According to the theory, monetary growth increases inflation.

But how do companies know that there is more money in the economy now than before?

The basic intuition is that the companies either directly know by looking at what the central bank is saying, OR (and more importantly) the money growth means that money is now put into the hands of various agents in the economy. The second case is the important one.

When that money is put into the hands of various people they go out and spend that money. Thus there is increased competition to buy the same amount of goods. (More  chasing less goods). That competition to buy means that firms will profit by raising the price, and so they do that when they see the increase in demand.

When an everyday firm that isn't paying much attention to the central bank is thinking about setting prices, it will have two major considerations.

If a business gets more customers/orders than usual or whatnot, it has to ask itself whether or not the activity is because of an increase in real demand, or an increase in the money supply. Thus, a firm thinks about

• The average inflation rate of the country. The higher it is, the more likely it is that they will misattribute real demand shocks as inflation instead, and adjust output improperly. Real demand shocks will not help the economy as much as in a country with lower average inflation.

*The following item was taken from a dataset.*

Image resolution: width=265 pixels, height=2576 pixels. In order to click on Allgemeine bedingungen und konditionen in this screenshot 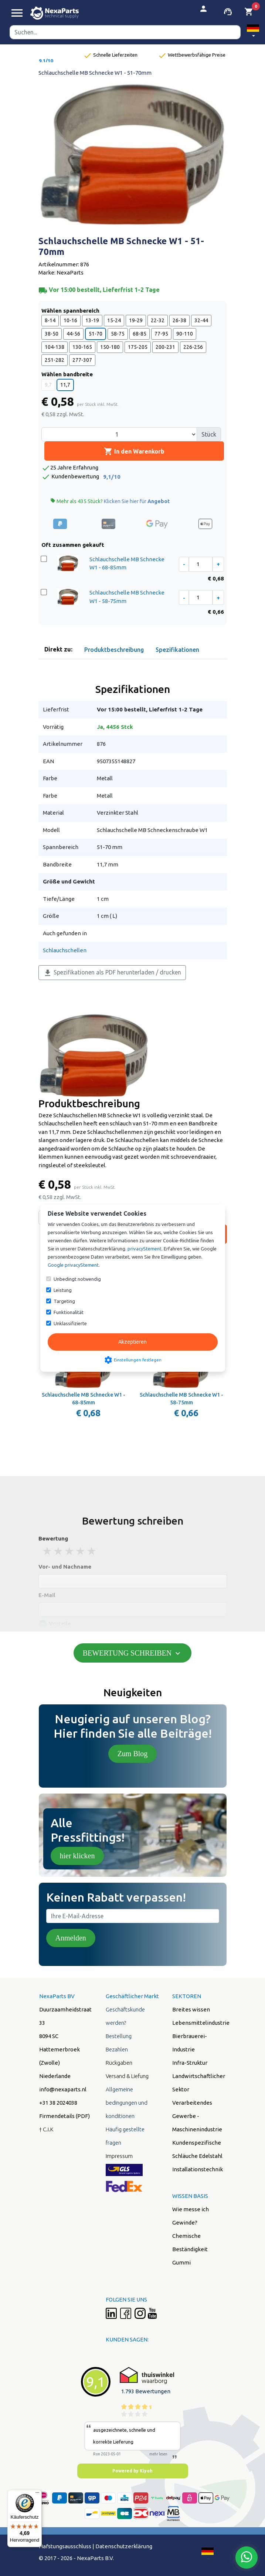, I will do `click(126, 2102)`.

• The surrounding non-competing businesses around the firm. If other firms seem to be getting more business, and they haven't adjusted prices recently, then the firm is more likely to think of the extra business as from an increase in the money supply. On the other hand, if just the firm is seeing more business, it is more likely to think that there is a real demand shift for its products.

I would say these are the more likely ways that businesses try to parse out what inflation (and thus money supply) is like, on the aggregate level.